Sarah, you were just talking about some of the practices, making sure they're testing in different stages, is there value in almost having a resilient or testing practices checklist of sorts for folks to say, "Look, these are practices we're doing today or we're doing 60% of this list so that there's some risk to us, and if we want to tighten up even more, maybe we can think about getting to 80 or 90% of this list"? Is that something you'd recommend organizations think about or is it something that you've worked with organizations to get them to adopt and practice on a regular basis?
[00:30:42] Sarah: Yes to both.
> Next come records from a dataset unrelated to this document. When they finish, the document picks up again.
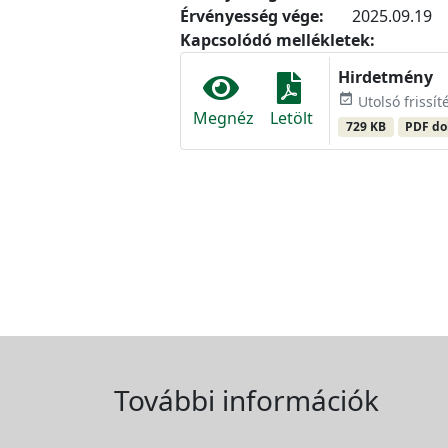
Érvényesség vége:
2025.09.19
Kapcsolódó mellékletek:
Hirdetmény
event_available
Utolsó frissít
Megnéz
Letölt
729 KB
PDF d
További információk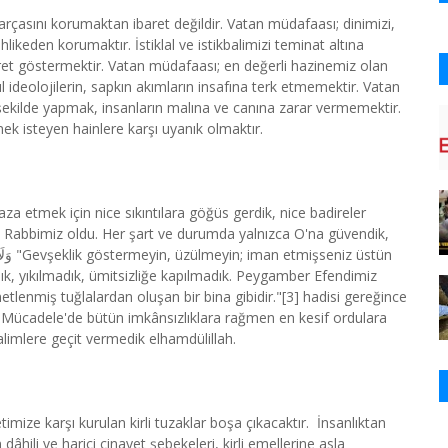
çasını korumaktan ibaret değildir. Vatan müdafaası; dinimizi,
ikeden korumaktır. İstiklal ve istikbalimizi teminat altına
ayret göstermektir. Vatan müdafaası; en değerli hazinemiz olan
ıl ideolojilerin, sapkın akımların insafına terk etmemektir. Vatan
şekilde yapmak, insanların malına ve canına zarar vermemektir.
tmek isteyen hainlere karşı uyanık olmaktır.
za etmek için nice sıkıntılara göğüs gerdik, nice badireler
ce Rabbimiz oldu. Her şart ve durumda yalnızca O'na güvendik,
dık, yıkılmadık, ümitsizliğe kapılmadık. Peygamber Efendimiz
netlenmiş tuğlalardan oluşan bir bina gibidir."[3] hadisi gereğince
li Mücadele'de bütün imkânsızlıklara rağmen en kesif ordulara
alimlere geçit vermedik elhamdülillah.
imize karşı kurulan kirli tuzaklar boşa çıkacaktır. İnsanlıktan
âhili ve harici cinayet şebekeleri, kirli emellerine asla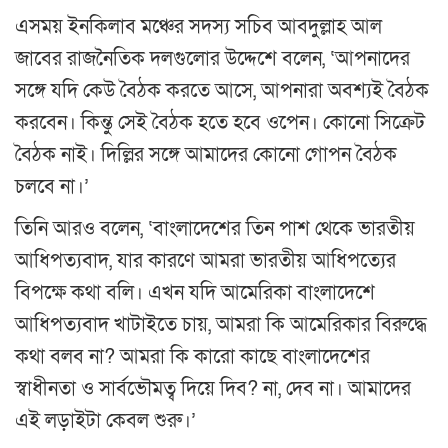
এসময় ইনকিলাব মঞ্চের সদস্য সচিব আবদুল্লাহ আল
জাবের রাজনৈতিক দলগুলোর উদ্দেশে বলেন, ‘আপনাদের
সঙ্গে যদি কেউ বৈঠক করতে আসে, আপনারা অবশ্যই বৈঠক
করবেন। কিন্তু সেই বৈঠক হতে হবে ওপেন। কোনো সিক্রেট
বৈঠক নাই। দিল্লির সঙ্গে আমাদের কোনো গোপন বৈঠক
চলবে না।’
তিনি আরও বলেন, ‘বাংলাদেশের তিন পাশ থেকে ভারতীয়
আধিপত্যবাদ, যার কারণে আমরা ভারতীয় আধিপত্যের
বিপক্ষে কথা বলি। এখন যদি আমেরিকা বাংলাদেশে
আধিপত্যবাদ খাটাইতে চায়, আমরা কি আমেরিকার বিরুদ্ধে
কথা বলব না? আমরা কি কারো কাছে বাংলাদেশের
স্বাধীনতা ও সার্বভৌমত্ব দিয়ে দিব? না, দেব না। আমাদের
এই লড়াইটা কেবল শুরু।’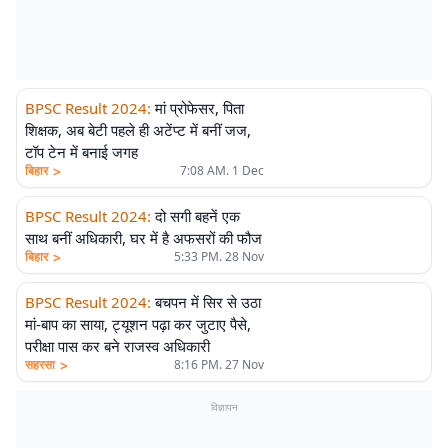
BPSC Result 2024
:
मां प्रोफेसर, पिता
शिक्षक, अब बेटी पहले ही अटेंप्ट में बनीं जज,
टॉप टेन में बनाई जगह
>
बिहार
7:08 AM. 1 Dec
BPSC Result 2024
:
दो सगी बहनें एक
साथ बनीं अधिकारी, घर में है अफसरों की फौज
>
बिहार
5:33 PM. 28 Nov
BPSC Result 2024
:
बचपन में सिर से उठा
मां-बाप का साया, ट्यूशन पढ़ा कर जुटाए पैसे,
परीक्षा पास कर बने राजस्व अधिकारी
>
सहरसा
8:16 PM. 27 Nov
विज्ञापन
Within Thoughtworks, we call them our sensible default practices. We've published them. They're on our website. You can take a look. They span engineering, QA, infrastructure, and project management and design and analysis, sensible defaults. I recently came off an engagement with a client where I was looking at their QA strategy. They came in and said, "We've got a large number of QAs here. We spent a long time in our QA step. Tell me what I need to do to improve that."
We applied not just looking at it through that sensible default lens, we actually started to look at it from a systemic lens and system lens. We didn't just look at the QA practices that were at play, which is the work that the QAs were doing, we also looked to see how quality was baked in from the very start.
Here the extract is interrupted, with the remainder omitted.